REQUIRED ACTION: For this exercise, reproduce only the lines from the one holding "nts From Daily" through the final line of the data below, exactly, and omit pictures.

THE INPUT:

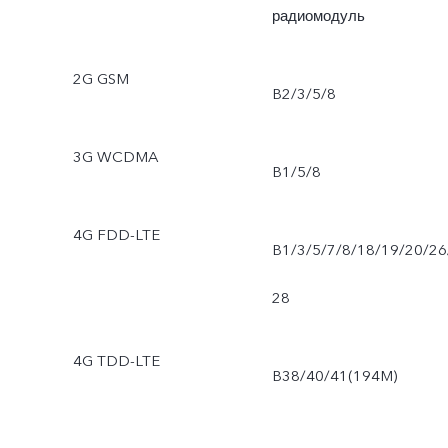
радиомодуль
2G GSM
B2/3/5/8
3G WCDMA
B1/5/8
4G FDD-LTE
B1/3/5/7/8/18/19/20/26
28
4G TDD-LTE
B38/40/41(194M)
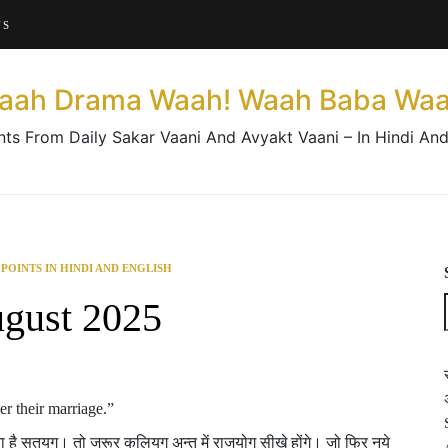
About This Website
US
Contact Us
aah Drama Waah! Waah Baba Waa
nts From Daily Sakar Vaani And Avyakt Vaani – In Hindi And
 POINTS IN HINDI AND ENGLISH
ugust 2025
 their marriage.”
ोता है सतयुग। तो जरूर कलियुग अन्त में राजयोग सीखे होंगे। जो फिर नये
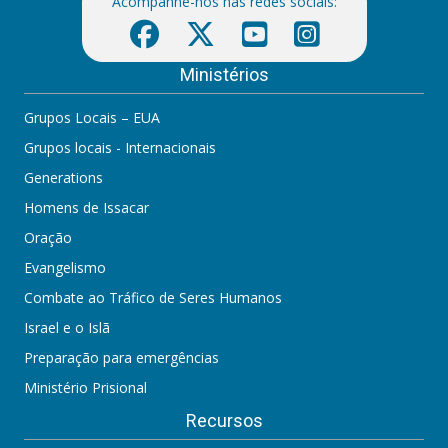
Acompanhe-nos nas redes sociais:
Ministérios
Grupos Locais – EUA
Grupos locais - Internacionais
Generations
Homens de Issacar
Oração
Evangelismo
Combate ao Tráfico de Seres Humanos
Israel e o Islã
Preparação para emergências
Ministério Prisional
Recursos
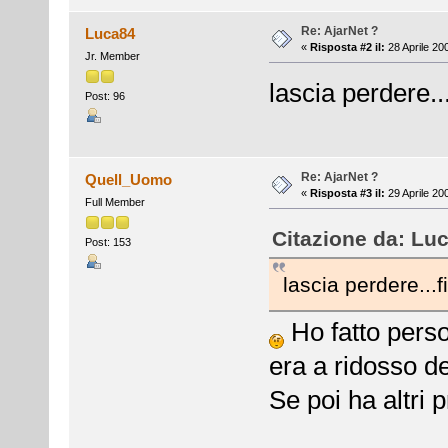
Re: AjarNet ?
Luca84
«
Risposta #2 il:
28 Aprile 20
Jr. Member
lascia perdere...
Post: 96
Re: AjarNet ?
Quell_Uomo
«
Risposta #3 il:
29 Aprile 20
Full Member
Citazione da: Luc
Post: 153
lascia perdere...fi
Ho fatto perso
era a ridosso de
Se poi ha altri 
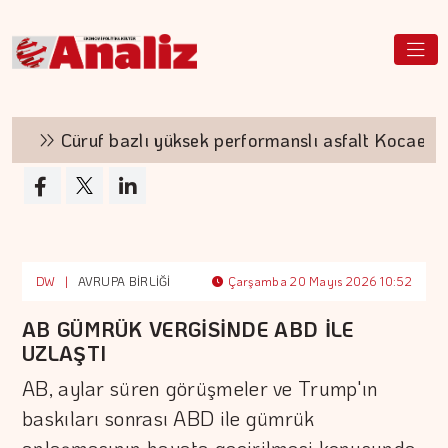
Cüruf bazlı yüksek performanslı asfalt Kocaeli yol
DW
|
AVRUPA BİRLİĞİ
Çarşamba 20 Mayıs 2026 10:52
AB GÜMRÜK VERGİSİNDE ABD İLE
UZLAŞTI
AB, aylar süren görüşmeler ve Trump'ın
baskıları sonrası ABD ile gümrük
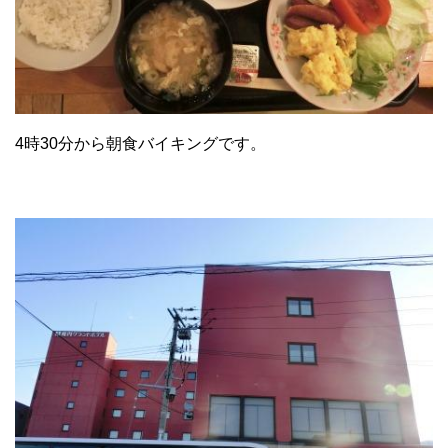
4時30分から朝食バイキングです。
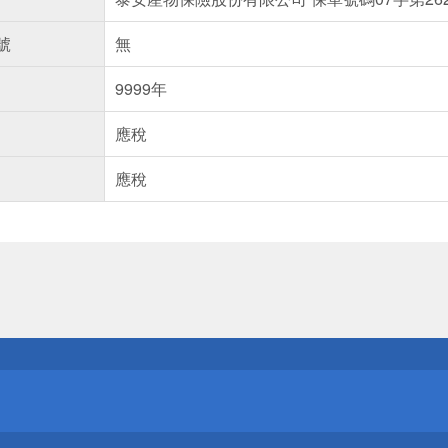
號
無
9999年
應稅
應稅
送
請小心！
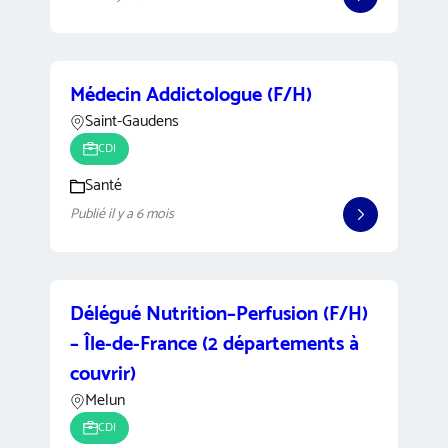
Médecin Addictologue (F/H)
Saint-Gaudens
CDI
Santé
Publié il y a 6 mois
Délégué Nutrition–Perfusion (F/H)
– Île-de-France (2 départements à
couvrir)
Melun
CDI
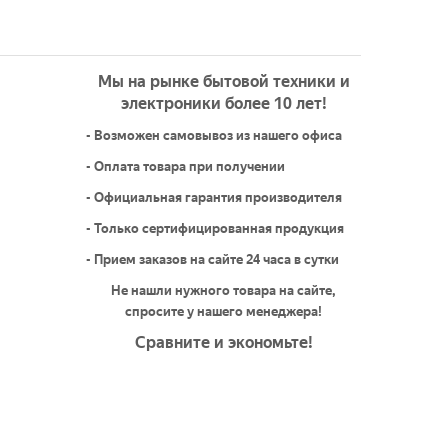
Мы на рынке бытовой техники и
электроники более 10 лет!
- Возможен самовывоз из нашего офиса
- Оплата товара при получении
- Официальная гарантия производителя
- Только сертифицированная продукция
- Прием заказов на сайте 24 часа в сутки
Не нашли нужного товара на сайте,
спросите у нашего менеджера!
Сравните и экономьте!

ANSWER SECTION:
nts From Daily Sakar Vaani And Avyakt Vaani – In Hindi And
 POINTS IN HINDI AND ENGLISH
ugust 2025
 their marriage.”
ोता है सतयुग। तो जरूर कलियुग अन्त में राजयोग सीखे होंगे। जो फिर नये
Acompanhe-nos nas redes sociais:
Ministérios
Grupos Locais – EUA
Grupos locais - Internacionais
Generations
Homens de Issacar
Oração
Evangelismo
Combate ao Tráfico de Seres Humanos
Israel e o Islã
Preparação para emergências
Ministério Prisional
Recursos
Re: AjarNet ?
Luca84
«
Risposta #2 il:
28 Aprile 20
Jr. Member
lascia perdere...
Post: 96
Re: AjarNet ?
Quell_Uomo
«
Risposta #3 il:
29 Aprile 20
Full Member
Citazione da: Luc
Post: 153
lascia perdere...fi
Ho fatto perso
era a ridosso de
Se poi ha altri 
Cüruf bazlı yüksek performanslı asfalt Kocaeli yol
DW
|
AVRUPA BİRLİĞİ
Çarşamba 20 Mayıs 2026 10:52
AB GÜMRÜK VERGİSİNDE ABD İLE
UZLAŞTI
AB, aylar süren görüşmeler ve Trump'ın
baskıları sonrası ABD ile gümrük
4時30分から朝食バイキングです。
號
無
9999年
應稅
應稅
送
請小心！
Médecin Addictologue (F/H)
Saint-Gaudens
CDI
Santé
Publié il y a 6 mois
Délégué Nutrition–Perfusion (F/H)
– Île-de-France (2 départements à
couvrir)
Melun
CDI
Мы на рынке бытовой техники и
электроники более 10 лет!
- Возможен самовывоз из нашего офиса
- Оплата товара при получении
- Официальная гарантия производителя
- Только сертифицированная продукция
- Прием заказов на сайте 24 часа в сутки
Не нашли нужного товара на сайте,
спросите у нашего менеджера!
Сравните и экономьте!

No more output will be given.